Here's a really good (and controversial) example: Pinterest.

Pinterest has grown into quite the phenomenon due to its quick adoption and ease of use, as "pinners" all over the globe share content with the aspirations of becoming the most popular curators within their social graphs. What most people don't know about Pinterest is that it is a derivative idea which didn't strike gold until it made some key discoveries about the marketplace. In fact, the founders of Pinterest unsuccessfully pitched five different ideas (business models) to investors before they made these discoveries.

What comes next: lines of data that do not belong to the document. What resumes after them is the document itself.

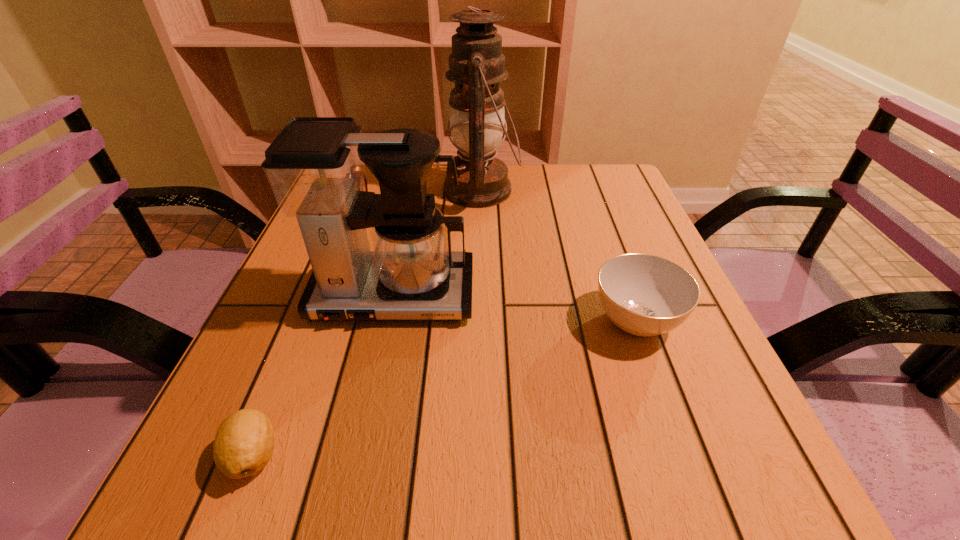 The height and width of the screenshot is (540, 960). Identify the location of vacant space at the far edge of the desktop. (548, 176).

Where is `vacant space at the near edge of the desktop`? Image resolution: width=960 pixels, height=540 pixels. vacant space at the near edge of the desktop is located at coordinates (599, 464).

What are the coordinates of `free location at the left edge` in the screenshot? It's located at (275, 410).

Where is `vacant space at the right edge of the desktop`? vacant space at the right edge of the desktop is located at coordinates (682, 397).

Locate an element on the screen. free space at the near left corner is located at coordinates click(259, 507).

Locate an element on the screen. This screenshot has height=540, width=960. blank region between the third tallest object and the shortest object is located at coordinates coord(305,330).

The width and height of the screenshot is (960, 540). I want to click on vacant space that is in between the rightmost object and the third shortest object, so click(496, 263).

Where is `free area in between the rightmost object and the coffee maker`? The image size is (960, 540). free area in between the rightmost object and the coffee maker is located at coordinates (515, 309).

Locate an element on the screen. free area in between the rightmost object and the nearest object is located at coordinates (444, 388).

You are a GUI agent. You are given a task and a screenshot of the screen. Output one action in this format:
    pyautogui.click(x=<x>, y=<y>)
    Task: Click on the free space between the nearest object and the lantern
    This screenshot has width=960, height=540.
    Given the screenshot: What is the action you would take?
    pyautogui.click(x=368, y=322) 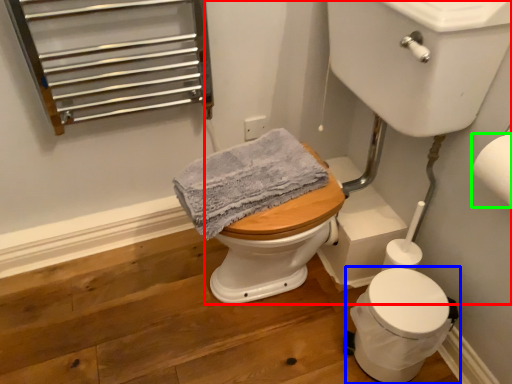 Question: Based on their relative distances, which object is farther from sink (highlighted by a red box)? Choose from toilet (highlighted by a blue box) and toilet paper (highlighted by a green box).

Choices:
 (A) toilet
 (B) toilet paper

Answer: (A) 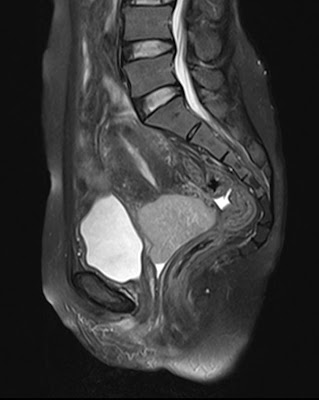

One of these key discoveries was that users would limit their sharing within Facebook Timeline and within their newsfeeds. Pinterest also realized that brand marketers would have an easier time empowering people to share on their behalf if they had an outlet that didn't invade their personal space on Facebook, or, if they weren't "forced" to share on branded pages (which, before the new Timeline product came out, were losing their value with users). To add, a good number of progressive brands had been looking for ways to scale their curation practices more seamlessly across social platforms.

So, Pinterest decided to create an "extended feature", a feature that would serve as a curation platform catering to both users and brands, and the results have been, well, pretty impressive.

We can also look at an example that is sort of the "inverse" of the Pinterest model -- the start-up brand.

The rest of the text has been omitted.